Your instructions |
Write out the lines of the material below exactly, beginning at the line with "Montevideo - Uruguay" and stopping after the line with "ЗБІРНИМИ ЧЕРВ’ЯЧНИМИ", and leave out the pictures.

Exercise input |

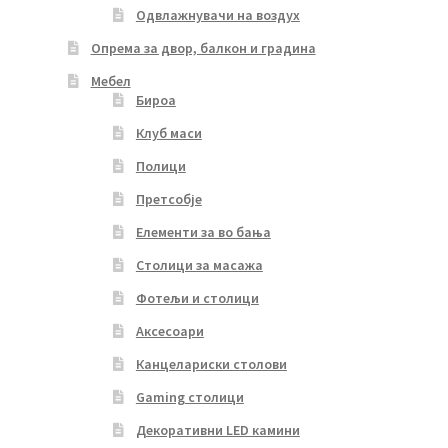
Одвлажнувачи на воздух
Опрема за двор, балкон и градина
Мебел
Бироа
Клуб маси
Полици
Претсобје
Елементи за во бања
Столици за масажа
Фотељи и столици
Аксесоари
Канцелариски столови
Gaming столици
Декоративни LED камини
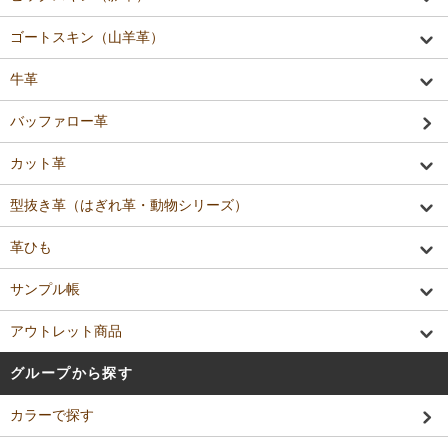
ゴートスキン（山羊革）
牛革
バッファロー革
カット革
型抜き革（はぎれ革・動物シリーズ）
革ひも
サンプル帳
アウトレット商品
グループから探す
カラーで探す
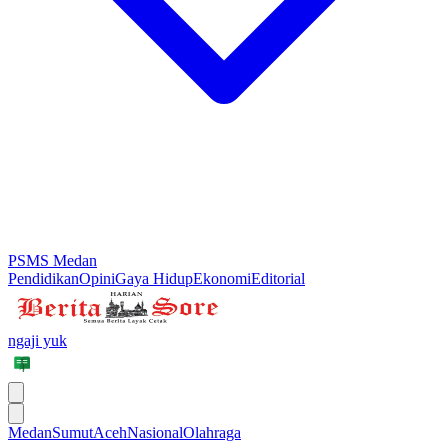
PSMS Medan
Pendidikan
Opini
Gaya Hidup
Ekonomi
Editorial
ngaji yuk
Medan
Sumut
Aceh
Nasional
Olahraga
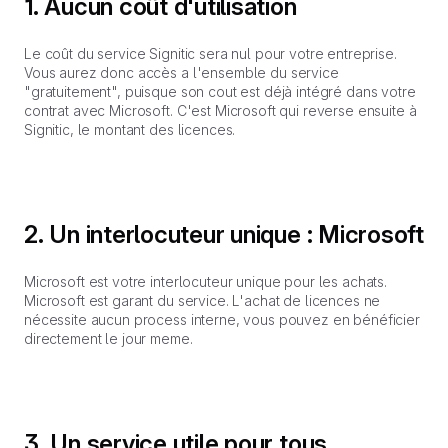
1. Aucun coût d'utilisation
Le coût du service Signitic sera nul pour votre entreprise.
Vous aurez donc accès a l'ensemble du service
"gratuitement", puisque son cout est déjà intégré dans votre
contrat avec Microsoft. C'est Microsoft qui reverse ensuite à
Signitic, le montant des licences.
2. Un interlocuteur unique : Microsoft
Microsoft est votre interlocuteur unique pour les achats.
Microsoft est garant du service. L'achat de licences ne
nécessite aucun process interne, vous pouvez en bénéficier
directement le jour meme.
3. Un service utile pour tous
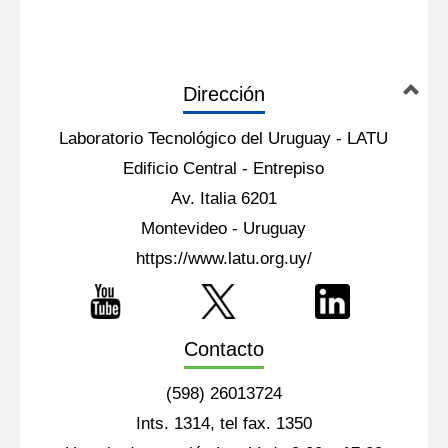
Dirección
Laboratorio Tecnológico del Uruguay - LATU
Edificio Central - Entrepiso
Av. Italia 6201
Montevideo - Uruguay
https://www.latu.org.uy/
Contacto
(598) 26013724
Ints. 1314, tel fax. 1350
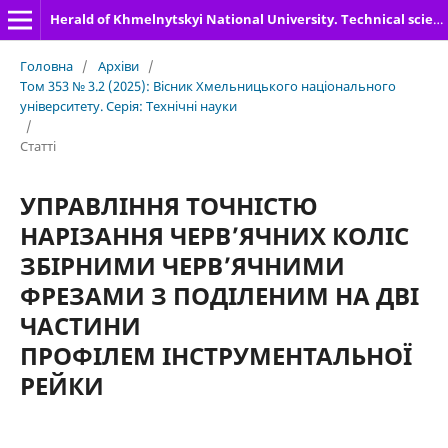
Herald of Khmelnytskyi National University. Technical sciences
Головна
/
Архіви
/
Том 353 № 3.2 (2025): Вісник Хмельницького національного
університету. Серія: Технічні науки
/
Статті
УПРАВЛІННЯ ТОЧНІСТЮ
НАРІЗАННЯ ЧЕРВ’ЯЧНИХ КОЛІС
ЗБІРНИМИ ЧЕРВ’ЯЧНИМИ
ФРЕЗАМИ З ПОДІЛЕНИМ НА ДВІ
ЧАСТИНИ
ПРОФІЛЕМ ІНСТРУМЕНТАЛЬНОЇ
РЕЙКИ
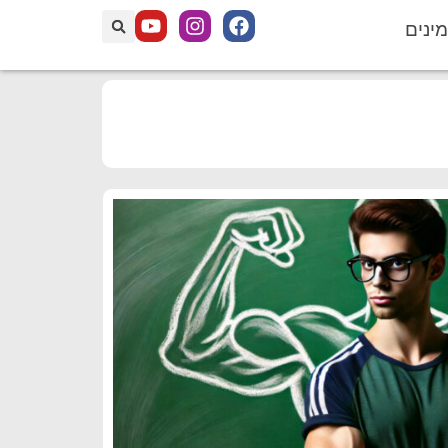
מינים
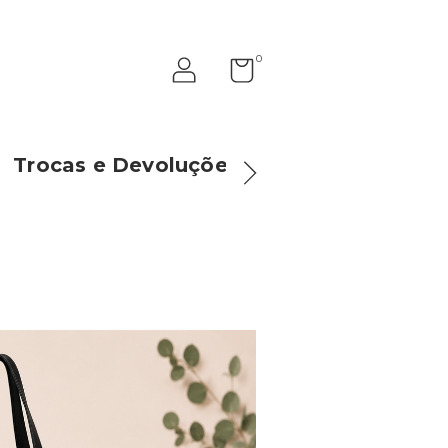
0
Trocas e Devoluções
Como Compr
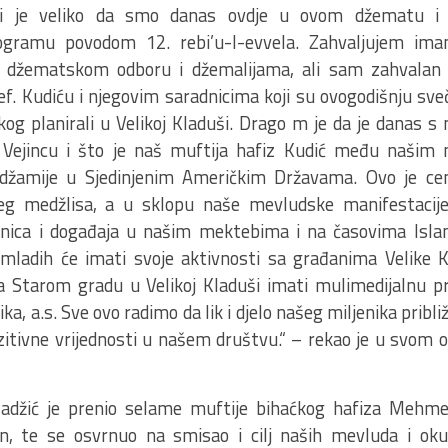
mi je veliko da smo danas ovdje u ovom džematu i 
gramu povodom 12. rebi’u-l-evvela. Zahvaljujem im
u, džematskom odboru i džemalijama, ali sam zahvalan 
. Kudiću i njegovim saradnicima koji su ovogodišnju sve
kog planirali u Velikoj Kladuši. Drago m je da je danas s
u Vejincu i što je naš muftija hafiz Kudić među naši
 džamije u Sjedinjenim Američkim Državama. Ovo je ce
eg medžlisa, a u sklopu naše mevludske manifestacije
ionica i događaja u našim mektebima i na časovima Isl
ladih će imati svoje aktivnosti sa građanima Velike K
 Starom gradu u Velikoj Kladuši imati mulimedijalnu p
ka, a.s. Sve ovo radimo da lik i djelo našeg miljenika pri
zitivne vrijednosti u našem društvu.“ – rekao je u svom 
ladžić je prenio selame muftije bihaćkog hafiza Mehmed-
n, te se osvrnuo na smisao i cilj naših mevluda i oku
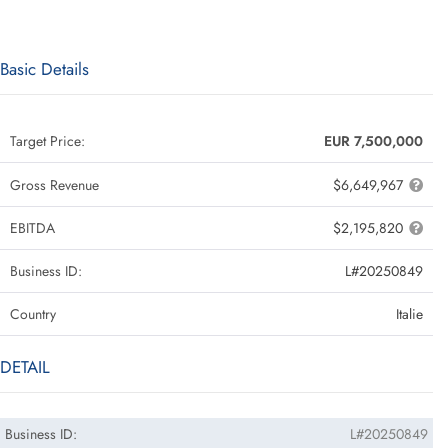
Basic Details
Target Price:
EUR 7,500,000
Gross Revenue
$6,649,967
EBITDA
$2,195,820
Business ID:
L#20250849
Country
Italie
DETAIL
Business ID:
L#20250849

Response area |
Montevideo - Uruguay
https://www.latu.org.uy/
Contacto
(598) 26013724
Ints. 1314, tel fax. 1350
Herald of Khmelnytskyi National University. Technical sciences
Головна
/
Архіви
/
Том 353 № 3.2 (2025): Вісник Хмельницького національного
університету. Серія: Технічні науки
/
Статті
УПРАВЛІННЯ ТОЧНІСТЮ
НАРІЗАННЯ ЧЕРВ’ЯЧНИХ КОЛІС
ЗБІРНИМИ ЧЕРВ’ЯЧНИМИ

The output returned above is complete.